Example 4: When a liquid is subjected to horizontal acceleration:

1) $^{\tan θ} = \frac{g}{a}$
2) $\tan θ = \frac{a}{g}$
3) $\tan θ = a g$
4) $\tan θ = \frac{2 a}{g}$

Solution:

$\begin{aligned} \tan θ = \frac{linear}{duetogravity} \\ \tan θ = \frac{a}{g} \end{aligned}$

Hence, the answer is the option (1).

Example 5: What will be the pressure at the bottom of a cylindrical vessel, when the vessel is under free fall?

1) $ρ g h$
2) 0
3) $ρ g a$ Where ' $a$ ' is the acceleration of the cylindrical vessel
4) $ρ (g + a)^{h}$ Where 'a' is the acceleration of the cylindrical vessel

Solution:

In free fall, the fluid is moving downward with acceleration equal to the free-fall
acceleration of the Earth. Thus, the acceleration of the fluid is

a = g
To obtain the pressure variation of the fluid at free-fall, substitute g for an in the equation

$\begin{aligned} P_{Free fall} & = ρ A h (g - a) \\ = ρ A h (g - g) \\ = 0 \end{aligned}$

Hence, the answer is the option (2).

Summary

The variation of pressure in an accelerated fluid depends on the direction and magnitude of the acceleration. In vertical acceleration, the effective gravity changes, impacting the pressure distribution throughout the fluid.
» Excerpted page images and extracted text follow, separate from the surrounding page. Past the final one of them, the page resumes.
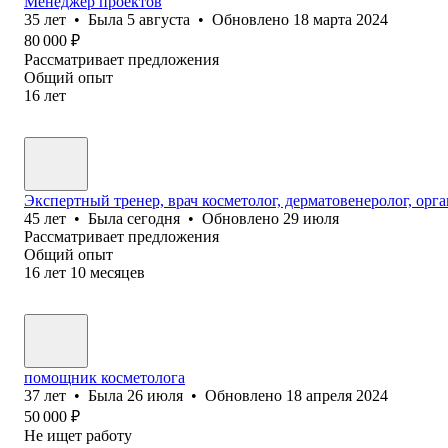
Менеджер проектов
35
лет
•
Была
5 августа
•
Обновлено
18 марта 2024
80 000
₽
Рассматривает предложения
Общий опыт
16
лет
Экспертный тренер, врач косметолог, дерматовенеролог, орг
45
лет
•
Была
сегодня
•
Обновлено
29 июля
Рассматривает предложения
Общий опыт
16
лет
10
месяцев
помощник косметолога
37
лет
•
Была
26 июля
•
Обновлено
18 апреля 2024
50 000
₽
Не ищет работу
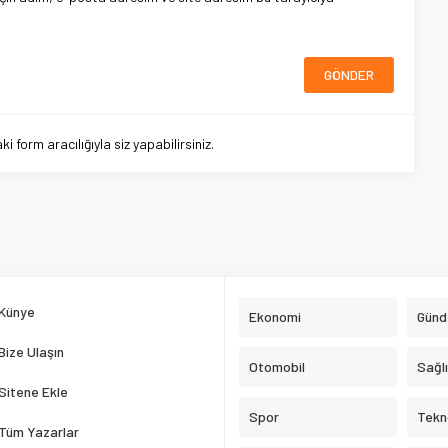
 form aracılığıyla siz yapabilirsiniz.
Künye
Ekonomi
Gün
Bize Ulaşın
Otomobil
Sağl
Sitene Ekle
Spor
Tekno
Tüm Yazarlar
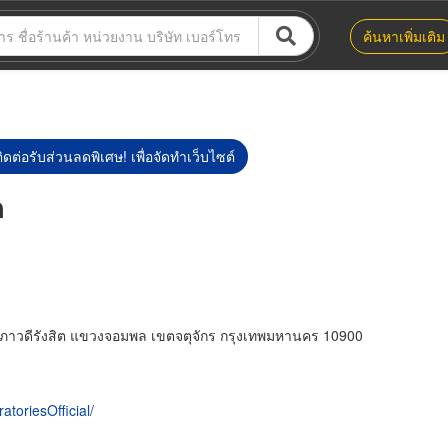
ค้นหาเพิ่มเติม
ิดต่อรับส่วนลดพิเศษ! เพื่อจัดทำเว็บไซต์
ด
วิภาวดีรังสิต แขวงจอมพล เขตจตุจักร กรุงเทพมหานคร 10900
toriesOfficial/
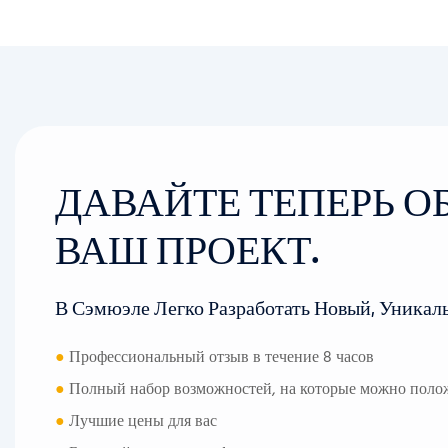
ДАВАЙТЕ ТЕПЕРЬ 
ВАШ ПРОЕКТ.
В Сэмюэле Легко Разработать Новый, Уникал
●
Профессиональный отзыв в течение 8 часов
●
Полный набор возможностей, на которые можно поло
●
Лучшие цены для вас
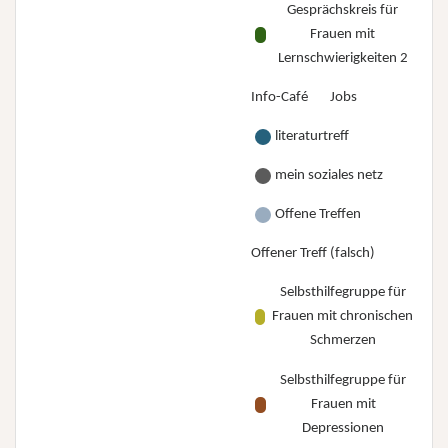
Gesprächskreis für
Frauen mit
Lernschwierigkeiten 2
Info-Café
Jobs
literaturtreff
mein soziales netz
Offene Treffen
Offener Treff (falsch)
Selbsthilfegruppe für
Frauen mit chronischen
Schmerzen
Selbsthilfegruppe für
Frauen mit
Depressionen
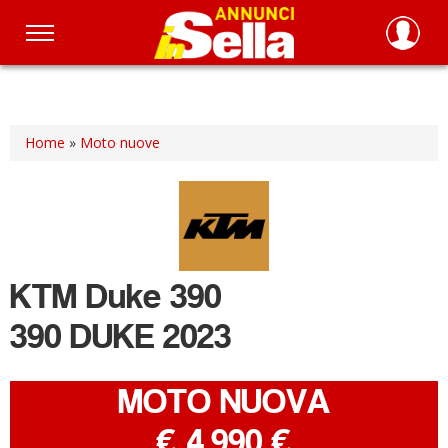
Salta
al
contenuto
principale
Home
»
Moto nuove
KTM
Duke 390
390 DUKE 2023
MOTO NUOVA
-
€ 4.990 €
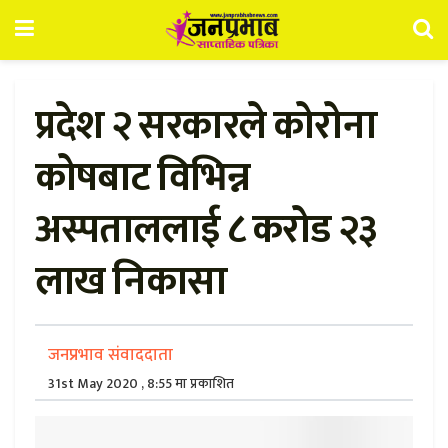
प्रदेश २ सरकारले कोरोना
कोषबाट विभिन्न
अस्पताललाई ८ करोड २३
लाख निकासा
जनप्रभाव संवाददाता
31st May 2020 , 8:55 मा प्रकाशित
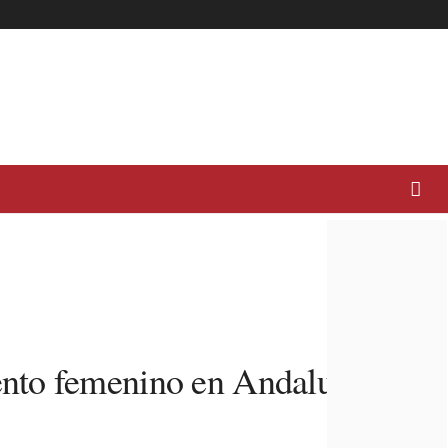
ento femenino en Andalucía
For horizontal acceleration, the fluid surface tilts, and pressure decreases along the direction of acceleration. These principles are essential for understanding fluid behaviour in various contexts, from moving vehicles to rotating containers, and are fundamental in designing systems where fluid dynamics play a critical role.